Work item:
Copy every entry below exactly, and keep out the pictures.
========================
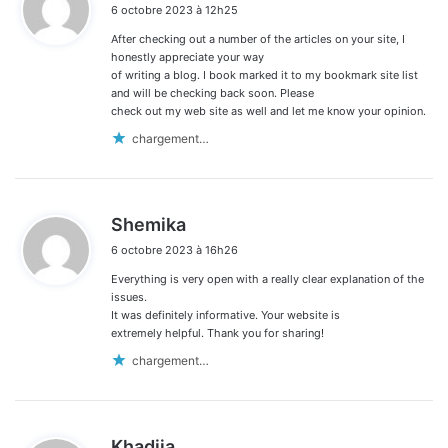
6 octobre 2023 à 12h25
t
After checking out a number of the articles on your site, I
:
honestly appreciate your way
of writing a blog. I book marked it to my bookmark site list
and will be checking back soon. Please
check out my web site as well and let me know your opinion.
chargement…
d
Shemika
i
6 octobre 2023 à 16h26
t
Everything is very open with a really clear explanation of the
:
issues.
It was definitely informative. Your website is
extremely helpful. Thank you for sharing!
chargement…
d
Khadija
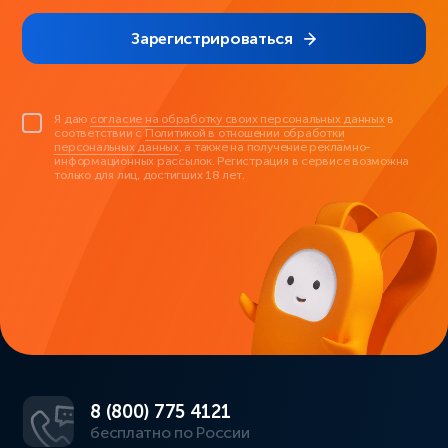
Зарегистрироваться
Я даю
согласие на обработку своих персональных данных
в
соответствии с
Политикой в отношении обработки
персональных данных
, а также на получение рекламно-
информационных рассылок. Регистрация в сервисе возможна
только для лиц, достигших 18 лет.
8 (800) 775 4121
бесплатно по России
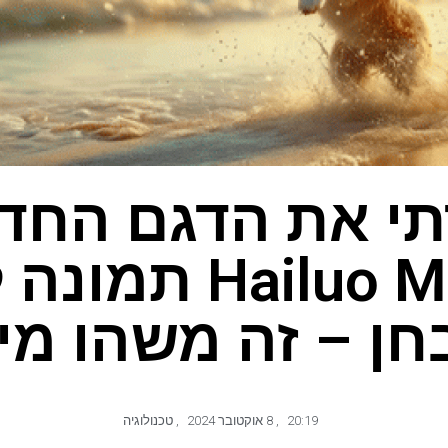
י את הדגם החד
Hailuo MiniMax ת
ן – זה משהו מי
20:19
,
8 אוקטובר 2024
,
טכנולוגיה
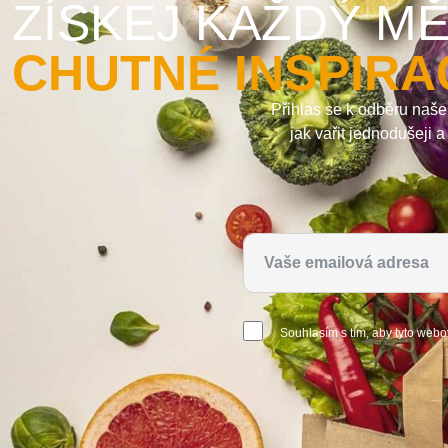
ZÍSKEJ KAŽDÝ MĚ
CHUTNÉ INSPIRA
Přihlas se k odběru naše
jak vařit jednodušeji 
Souhlasím s tím, aby tyto webo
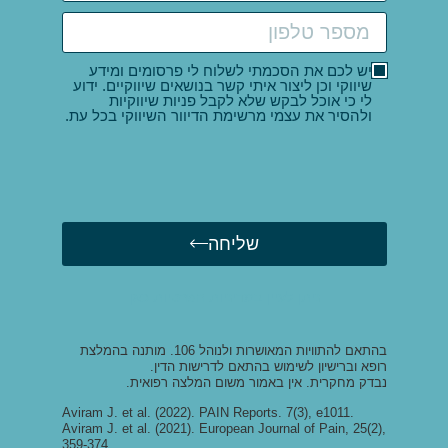
יש לכם את הסכמתי לשלוח לי פרסומים ומידע
שיווקי וכן ליצור איתי קשר בנושאים שיווקיים. ידוע
לי כי אוכל לבקש שלא לקבל פניות שיווקיות
ולהסיר את עצמי מרשימת הדיוור השיווקי בכל עת.
שליחה
ניתן לעיין במדיניות הפרטיות כאן
בהתאם להתוויות המאושרות ולנוהל 106. מותנה בהמלצת
רופא וברישיון לשימוש בהתאם לדרישות הדין.
נבדק מחקרית. אין באמור משום המלצה רפואית.
Aviram J. et al. (2022). PAIN Reports. 7(3), e1011.
Aviram J. et al. (2021). European Journal of Pain, 25(2),
359-374.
========================
Answer to the problem:
6 octobre 2023 à 12h25
t
After checking out a number of the articles on your site, I
:
honestly appreciate your way
of writing a blog. I book marked it to my bookmark site list
and will be checking back soon. Please
check out my web site as well and let me know your opinion.
chargement…
d
Shemika
i
6 octobre 2023 à 16h26
t
Everything is very open with a really clear explanation of the
:
issues.
It was definitely informative. Your website is
extremely helpful. Thank you for sharing!
chargement…
d
Khadija
Зарегистрироваться
Я даю
согласие на обработку своих персональных данных
в
соответствии с
Политикой в отношении обработки
персональных данных
, а также на получение рекламно-
информационных рассылок. Регистрация в сервисе возможна
только для лиц, достигших 18 лет.
8 (800) 775 4121
бесплатно по России
י את הדגם החד
Hailuo MiniMax ת
ן – זה משהו מי
20:19
,
8 אוקטובר 2024
,
טכנולוגיה
ZÍSKEJ KAŽDÝ MĚ
CHUTNÉ INSPIRA
Přihlas se k odběru naše
jak vařit jednodušeji 
Souhlasím s tím, aby tyto webo
יש לכם את הסכמתי לשלוח לי פרסומים ומידע
שיווקי וכן ליצור איתי קשר בנושאים שיווקיים. ידוע
לי כי אוכל לבקש שלא לקבל פניות שיווקיות
ולהסיר את עצמי מרשימת הדיוור השיווקי בכל עת.
שליחה
ניתן לעיין במדיניות הפרטיות כאן
בהתאם להתוויות המאושרות ולנוהל 106. מותנה בהמלצת
רופא וברישיון לשימוש בהתאם לדרישות הדין.
נבדק מחקרית. אין באמור משום המלצה רפואית.
Aviram J. et al. (2022). PAIN Reports. 7(3), e1011.
Aviram J. et al. (2021). European Journal of Pain, 25(2),
359-374.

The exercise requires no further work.